I think that politics is the art of the possible. I regard political parties as large, clumsy mechanisms that Catholics should attempt to use in order to try to enact as much Catholic social teaching as possible. Sort of like trying to knit with tire irons.

J.E. Dyer writes on social conservatism and the quality of mercy:

It is not justice, but mercy, that saves the unborn. God prizes mercy over justice, but we don’t. Left to our own devices, we couch everything in terms of justice—vindication for us, punishment for others—and ignore or despise the concept of mercy. Much of the West’s intellectual effort for the last century has been devoted to making a high moral art of this. We have even begun to call mercy “justice,” as when a guilty felon with a troubled background is given a lighter sentence or set free. This creates a great vulnerability for us: not so much by corrupting the concept of justice as by effectively dismissing “mercy” as a quality in social intercourse. None of us can get along without mercy as well as we tend to think we can. But we have largely organized ourselves to drive it out of the human equation.

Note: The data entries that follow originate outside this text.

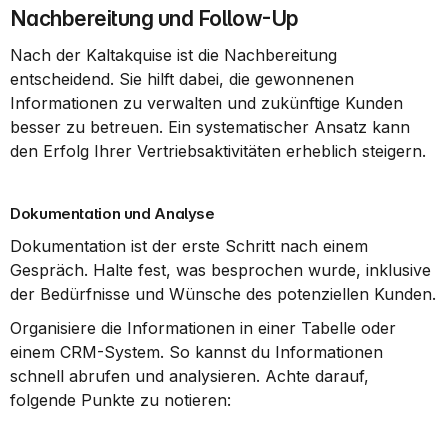
Nachbereitung und Follow-Up
Nach der Kaltakquise ist die Nachbereitung 
entscheidend. Sie hilft dabei, die gewonnenen 
Informationen zu verwalten und zukünftige Kunden 
besser zu betreuen. Ein systematischer Ansatz kann 
den Erfolg Ihrer Vertriebsaktivitäten erheblich steigern.
Dokumentation und Analyse
Dokumentation ist der erste Schritt nach einem 
Gespräch. Halte fest, was besprochen wurde, inklusive 
der Bedürfnisse und Wünsche des potenziellen Kunden.
Organisiere die Informationen in einer Tabelle oder 
einem CRM-System. So kannst du Informationen 
schnell abrufen und analysieren. Achte darauf, 
folgende Punkte zu notieren:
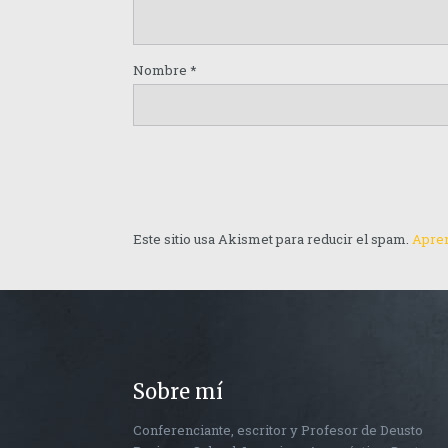
Nombre
*
Este sitio usa Akismet para reducir el spam.
Apren
Sobre mí
Conferenciante, escritor y Profesor de Deusto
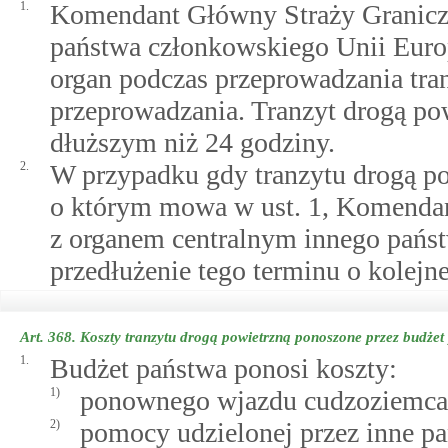
1.
Komendant Główny Straży Graniczn
państwa członkowskiego Unii Europ
organ podczas przeprowadzania tran
przeprowadzania. Tranzyt drogą pow
dłuższym niż 24 godziny.
2.
W przypadku gdy tranzytu drogą po
o którym mowa w ust. 1, Komendan
z organem centralnym innego pańs
przedłużenie tego terminu o kolejn
Art. 368.
Koszty tranzytu drogą powietrzną ponoszone przez budżet
1.
Budżet państwa ponosi koszty:
1)
ponownego wjazdu cudzoziemca n
2)
pomocy udzielonej przez inne p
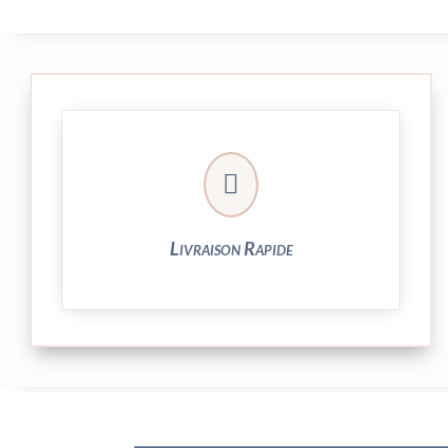

et livrée par Colissimo.
Votre commande est expédiée sous 24/48h
Livraison Rapide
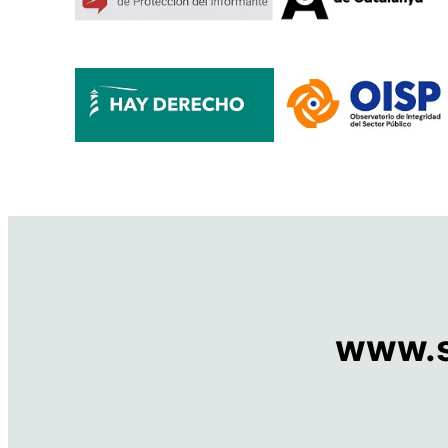
www.s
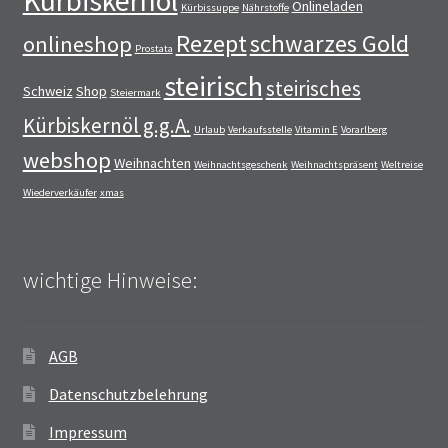
Kürbiskernöl
Onlineladen
Kürbissuppe
Nährstoffe
Rezept
schwarzes Gold
onlineshop
Prostata
steirisch
steirisches
Schweiz
Shop
Steiermark
Kürbiskernöl g.g.A.
Urlaub
Verkaufsstelle
Vitamin E
Vorarlberg
webshop
Weihnachten
Weihnachtsgeschenk
Weihnachtspräsent
Weltreise
Wiederverkäufer
xmas
wichtige Hinweise:
AGB
Datenschutzbelehrung
Impressum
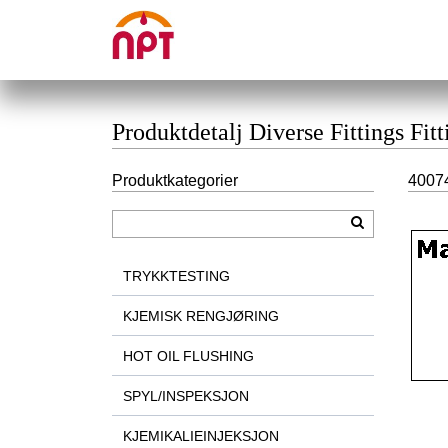
Produktdetalj Diverse Fittings Fit
Produktkategorier
40074
TRYKKTESTING
KJEMISK RENGJØRING
HOT OIL FLUSHING
SPYL/INSPEKSJON
KJEMIKALIEINJEKSJON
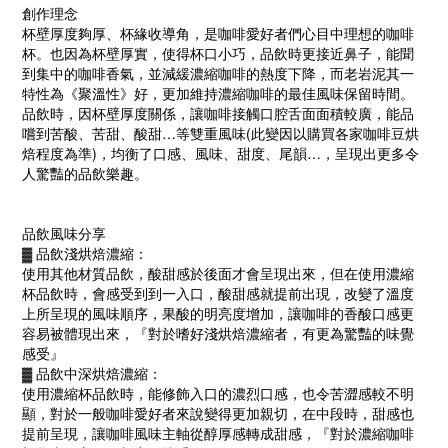
創作理念
杯壁厚度夠厚、杯緣收導角，是咖啡愛好者們心目中理想的咖啡
杯。也因為杯壁厚實，使得杯口小巧，品飲時更接近鼻子，能聞
到集中的咖啡香氣，並減緩濃縮咖啡的熱度下降，而老岩泥其一
特性為《聚溫性》好，更加維持濃縮咖啡的最佳風味保留時間。
品飲時，因杯壁厚度關係，讓咖啡接觸口腔舌面面積較廣，能品
嚐到苦酸、苦甜、酸甜…等雙重風味(此變因以購買各家咖啡豆烘
焙程度為準)，均衡了口感、風味、甜度、尾韻…，呈現出更多令
人驚豔的品飲樂趣。
品飲風味分享
▓ 品飲淺烘焙濃縮：
使用其他材質品飲，酸甜感於後面才會呈現出來，但在使用濃縮
杯品飲時，會感受到到一入口，酸甜感就提前出現，改變了溫度
上所呈現的風味順序，果酸的明亮度增加，讓咖啡的香酸口感更
容易被體現出來，『對於嗜好淺烘焙濃縮者，有更為驚豔的味覺
感受』
▓ 品飲中深烘焙濃縮：
使用濃縮杯品飲時，能修飾入口的濃烈口感，也令苦澀感較不明
顯，對於一般咖啡愛好者來說變得更加親切，在中段時，甜感也
提前呈現，讓咖啡風味主軸從醇厚感轉成甜感，『對於濃縮咖啡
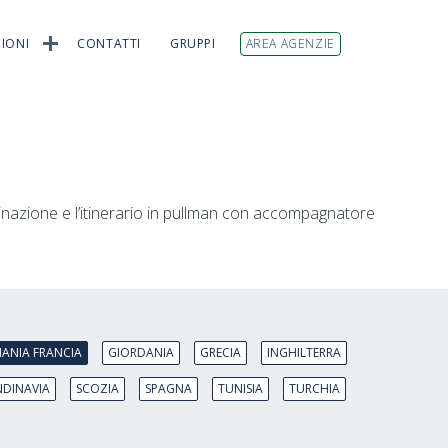
IONI
CONTATTI
GRUPPI
AREA AGENZIE
stinazione e l’itinerario in pullman con accompagnatore
ANIA FRANCIA
GIORDANIA
GRECIA
INGHILTERRA
NDINAVIA
SCOZIA
SPAGNA
TUNISIA
TURCHIA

Finally, theologian Tim Muldoon comes out with a bold statement that may turn a few heads or make them explode: Fighting Gay Marriage is a Lost Cause:

The American assumption is weak, though, from a philosophical and cultural perspective, and wrong from a Christian theological perspective. The weakness lies in the fact that this logic about marriage is divorced from a philosophical or theological anthropology, rooting itself more in a model of law known as social contract. A social contract is basically an agreement among people about how they as a society will act. According to an American version of this theory, law is good if it reflects the will of the majority. And since the majority of people are coming to embrace the economic partnership model, the law ought to reflect that model. Over time, that model will likely have to include all sorts of legal partnerships as public opinion continues to change.

How’s that for a start?

UPDATE: And how is NRO’s Jim Geraghty, to continue?

If evangelicals have more on their minds than social conservatism in recent years, it in part reflects that almost everyone has had more on their minds than social conservatism in recent years . . . it’s rather interesting that “social conservatism” has come to be defined as almost a synonym for “abortion and gay marriage.” Social conservatism was once associated with a much wider range of issues: the content and messages on our television, movies, popular music; what kind of values are being taught to our children at school; hostility to expressions of religious faith in public life; general civility and decorum in public spaces; the social cost of legalized gambling, drug use and associated criminal activity, and more. Perhaps evangelicals are less committed to social conservatism, or perhaps their sense of priorities for a better, more conservative society is changing.